## WHAT YOU HAVE TO DO
Below are some records; return all of them exactly as they are.

## Stored records
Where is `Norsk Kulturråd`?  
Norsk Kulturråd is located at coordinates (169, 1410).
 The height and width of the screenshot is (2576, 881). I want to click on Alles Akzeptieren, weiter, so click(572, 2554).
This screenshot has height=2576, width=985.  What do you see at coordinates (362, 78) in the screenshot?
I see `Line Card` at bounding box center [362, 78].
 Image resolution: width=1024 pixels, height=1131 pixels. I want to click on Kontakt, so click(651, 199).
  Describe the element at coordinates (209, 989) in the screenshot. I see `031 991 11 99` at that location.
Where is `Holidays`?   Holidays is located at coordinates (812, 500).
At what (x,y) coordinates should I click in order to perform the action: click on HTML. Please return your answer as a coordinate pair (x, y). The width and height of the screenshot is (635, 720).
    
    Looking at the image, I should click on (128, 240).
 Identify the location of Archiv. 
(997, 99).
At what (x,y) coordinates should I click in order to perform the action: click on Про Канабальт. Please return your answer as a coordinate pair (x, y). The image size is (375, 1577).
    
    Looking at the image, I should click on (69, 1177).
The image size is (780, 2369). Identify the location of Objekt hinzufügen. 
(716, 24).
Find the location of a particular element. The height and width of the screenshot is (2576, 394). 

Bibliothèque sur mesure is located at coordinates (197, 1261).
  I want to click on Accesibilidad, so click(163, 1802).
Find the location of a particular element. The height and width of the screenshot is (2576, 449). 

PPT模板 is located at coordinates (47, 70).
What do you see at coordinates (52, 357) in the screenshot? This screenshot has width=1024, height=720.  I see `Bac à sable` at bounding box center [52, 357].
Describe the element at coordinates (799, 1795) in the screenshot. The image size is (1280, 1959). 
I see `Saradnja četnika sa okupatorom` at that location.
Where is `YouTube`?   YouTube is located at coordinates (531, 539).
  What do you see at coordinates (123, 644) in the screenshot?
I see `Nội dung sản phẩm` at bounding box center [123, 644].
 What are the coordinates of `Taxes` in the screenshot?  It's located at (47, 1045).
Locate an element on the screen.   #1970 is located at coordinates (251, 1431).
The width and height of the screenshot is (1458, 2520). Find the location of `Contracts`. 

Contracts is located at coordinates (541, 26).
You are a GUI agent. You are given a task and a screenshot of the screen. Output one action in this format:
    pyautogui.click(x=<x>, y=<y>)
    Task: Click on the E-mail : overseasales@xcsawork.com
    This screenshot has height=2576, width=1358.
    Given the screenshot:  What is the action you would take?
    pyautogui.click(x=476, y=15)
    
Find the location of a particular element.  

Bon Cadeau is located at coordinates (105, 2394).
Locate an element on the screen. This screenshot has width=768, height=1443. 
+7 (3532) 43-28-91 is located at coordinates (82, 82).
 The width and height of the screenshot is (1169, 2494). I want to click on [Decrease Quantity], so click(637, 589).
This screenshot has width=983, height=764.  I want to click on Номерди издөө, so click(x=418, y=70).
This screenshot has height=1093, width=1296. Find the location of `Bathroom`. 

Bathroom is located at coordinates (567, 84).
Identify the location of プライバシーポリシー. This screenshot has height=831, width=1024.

## ANSWER SPACE
Where is `Norsk Kulturråd`?  
Norsk Kulturråd is located at coordinates (169, 1410).
 The height and width of the screenshot is (2576, 881). I want to click on Alles Akzeptieren, weiter, so click(572, 2554).
This screenshot has height=2576, width=985.  What do you see at coordinates (362, 78) in the screenshot?
I see `Line Card` at bounding box center [362, 78].
 Image resolution: width=1024 pixels, height=1131 pixels. I want to click on Kontakt, so click(651, 199).
  Describe the element at coordinates (209, 989) in the screenshot. I see `031 991 11 99` at that location.
Where is `Holidays`?   Holidays is located at coordinates (812, 500).
At what (x,y) coordinates should I click in order to perform the action: click on HTML. Please return your answer as a coordinate pair (x, y). The width and height of the screenshot is (635, 720).
    
    Looking at the image, I should click on (128, 240).
 Identify the location of Archiv. 
(997, 99).
At what (x,y) coordinates should I click in order to perform the action: click on Про Канабальт. Please return your answer as a coordinate pair (x, y). The image size is (375, 1577).
    
    Looking at the image, I should click on (69, 1177).
The image size is (780, 2369). Identify the location of Objekt hinzufügen. 
(716, 24).
Find the location of a particular element. The height and width of the screenshot is (2576, 394). 

Bibliothèque sur mesure is located at coordinates (197, 1261).
  I want to click on Accesibilidad, so click(163, 1802).
Find the location of a particular element. The height and width of the screenshot is (2576, 449). 

PPT模板 is located at coordinates (47, 70).
What do you see at coordinates (52, 357) in the screenshot? This screenshot has width=1024, height=720.  I see `Bac à sable` at bounding box center [52, 357].
Describe the element at coordinates (799, 1795) in the screenshot. The image size is (1280, 1959). 
I see `Saradnja četnika sa okupatorom` at that location.
Where is `YouTube`?   YouTube is located at coordinates (531, 539).
  What do you see at coordinates (123, 644) in the screenshot?
I see `Nội dung sản phẩm` at bounding box center [123, 644].
 What are the coordinates of `Taxes` in the screenshot?  It's located at (47, 1045).
Locate an element on the screen.   #1970 is located at coordinates (251, 1431).
The width and height of the screenshot is (1458, 2520). Find the location of `Contracts`. 

Contracts is located at coordinates (541, 26).
You are a GUI agent. You are given a task and a screenshot of the screen. Output one action in this format:
    pyautogui.click(x=<x>, y=<y>)
    Task: Click on the E-mail : overseasales@xcsawork.com
    This screenshot has height=2576, width=1358.
    Given the screenshot:  What is the action you would take?
    pyautogui.click(x=476, y=15)
    
Find the location of a particular element.  

Bon Cadeau is located at coordinates (105, 2394).
Locate an element on the screen. This screenshot has width=768, height=1443. 
+7 (3532) 43-28-91 is located at coordinates (82, 82).
 The width and height of the screenshot is (1169, 2494). I want to click on [Decrease Quantity], so click(637, 589).
This screenshot has width=983, height=764.  I want to click on Номерди издөө, so click(x=418, y=70).
This screenshot has height=1093, width=1296. Find the location of `Bathroom`. 

Bathroom is located at coordinates (567, 84).
Identify the location of プライバシーポリシー. This screenshot has height=831, width=1024.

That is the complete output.